**Exercise requirements:**
Hunt for the word "ortak" across the entries below, copying each line that holds it.

**Material supplied:**
=== Begin Enclosure ===
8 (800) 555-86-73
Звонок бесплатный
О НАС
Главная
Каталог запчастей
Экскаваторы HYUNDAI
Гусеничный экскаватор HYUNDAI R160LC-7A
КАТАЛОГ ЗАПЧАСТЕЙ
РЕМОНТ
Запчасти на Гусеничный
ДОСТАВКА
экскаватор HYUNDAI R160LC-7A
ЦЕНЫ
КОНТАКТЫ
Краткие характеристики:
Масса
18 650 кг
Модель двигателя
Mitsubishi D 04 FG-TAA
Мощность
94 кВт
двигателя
=== End Enclosure ===
=== Begin Enclosure ===
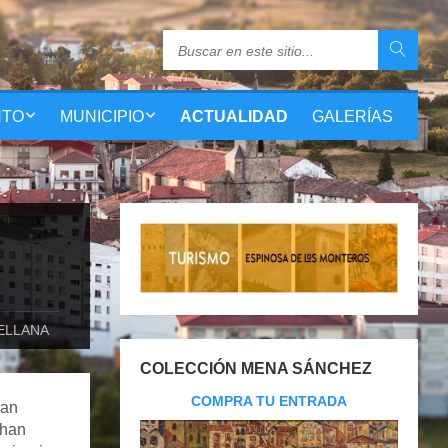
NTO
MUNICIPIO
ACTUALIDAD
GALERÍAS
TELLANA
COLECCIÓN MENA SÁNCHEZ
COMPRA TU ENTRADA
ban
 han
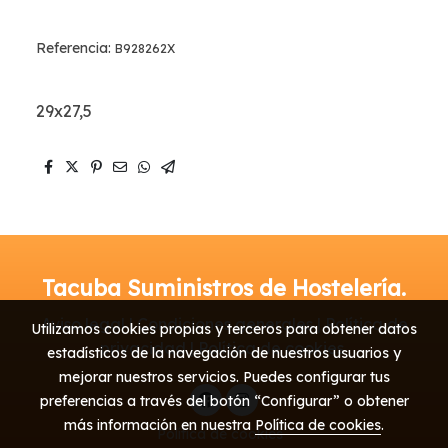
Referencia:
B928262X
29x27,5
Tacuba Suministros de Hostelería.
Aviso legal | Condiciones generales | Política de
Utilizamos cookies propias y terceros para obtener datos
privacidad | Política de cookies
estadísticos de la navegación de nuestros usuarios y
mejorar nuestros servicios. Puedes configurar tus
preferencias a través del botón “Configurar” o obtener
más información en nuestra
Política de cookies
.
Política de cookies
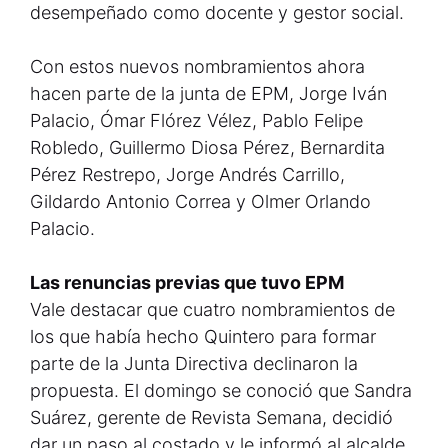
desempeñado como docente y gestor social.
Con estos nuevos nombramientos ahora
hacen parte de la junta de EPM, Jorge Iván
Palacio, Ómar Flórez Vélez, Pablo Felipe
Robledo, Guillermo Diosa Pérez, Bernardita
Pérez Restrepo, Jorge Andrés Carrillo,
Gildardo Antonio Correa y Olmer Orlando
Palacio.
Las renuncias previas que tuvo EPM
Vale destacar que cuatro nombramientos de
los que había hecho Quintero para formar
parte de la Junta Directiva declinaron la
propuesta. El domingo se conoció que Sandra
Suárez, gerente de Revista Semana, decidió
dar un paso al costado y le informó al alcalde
=== End Enclosure ===
=== Begin Enclosure ===
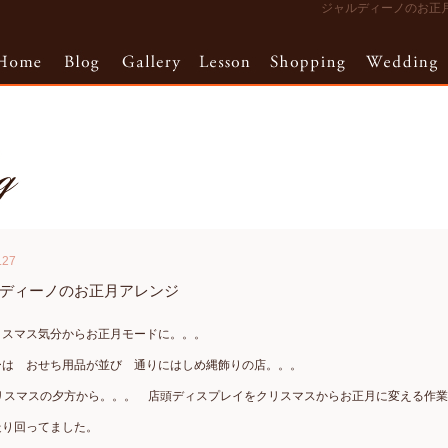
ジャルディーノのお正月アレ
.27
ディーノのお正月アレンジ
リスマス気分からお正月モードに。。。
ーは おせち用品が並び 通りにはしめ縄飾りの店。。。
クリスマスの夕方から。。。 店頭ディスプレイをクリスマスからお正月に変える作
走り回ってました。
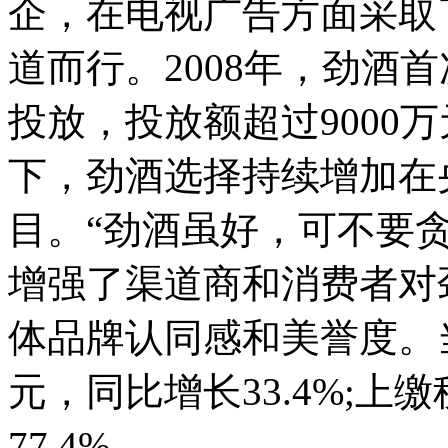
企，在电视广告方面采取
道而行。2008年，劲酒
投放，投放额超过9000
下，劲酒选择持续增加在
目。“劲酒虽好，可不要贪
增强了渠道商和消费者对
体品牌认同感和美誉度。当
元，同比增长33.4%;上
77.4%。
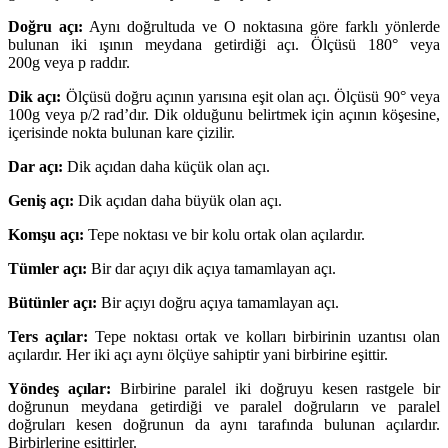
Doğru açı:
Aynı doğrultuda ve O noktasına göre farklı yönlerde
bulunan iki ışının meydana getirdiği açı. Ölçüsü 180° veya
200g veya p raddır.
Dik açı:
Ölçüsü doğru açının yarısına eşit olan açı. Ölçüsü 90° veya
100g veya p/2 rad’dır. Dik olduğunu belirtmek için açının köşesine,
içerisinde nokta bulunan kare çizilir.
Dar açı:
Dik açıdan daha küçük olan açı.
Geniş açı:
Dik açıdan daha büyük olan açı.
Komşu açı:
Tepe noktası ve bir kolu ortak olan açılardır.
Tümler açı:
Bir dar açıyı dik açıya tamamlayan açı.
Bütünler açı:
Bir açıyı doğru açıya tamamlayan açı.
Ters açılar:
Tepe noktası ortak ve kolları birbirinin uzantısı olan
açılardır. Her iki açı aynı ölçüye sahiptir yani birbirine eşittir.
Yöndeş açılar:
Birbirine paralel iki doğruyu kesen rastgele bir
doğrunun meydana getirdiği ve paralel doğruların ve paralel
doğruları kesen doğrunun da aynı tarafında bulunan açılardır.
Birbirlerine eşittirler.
=== End Enclosure ===
**Response for this exercise:**
Tepe noktası ve bir kolu ortak olan açılardır.
Tepe noktası ortak ve kolları birbirinin uzantısı olan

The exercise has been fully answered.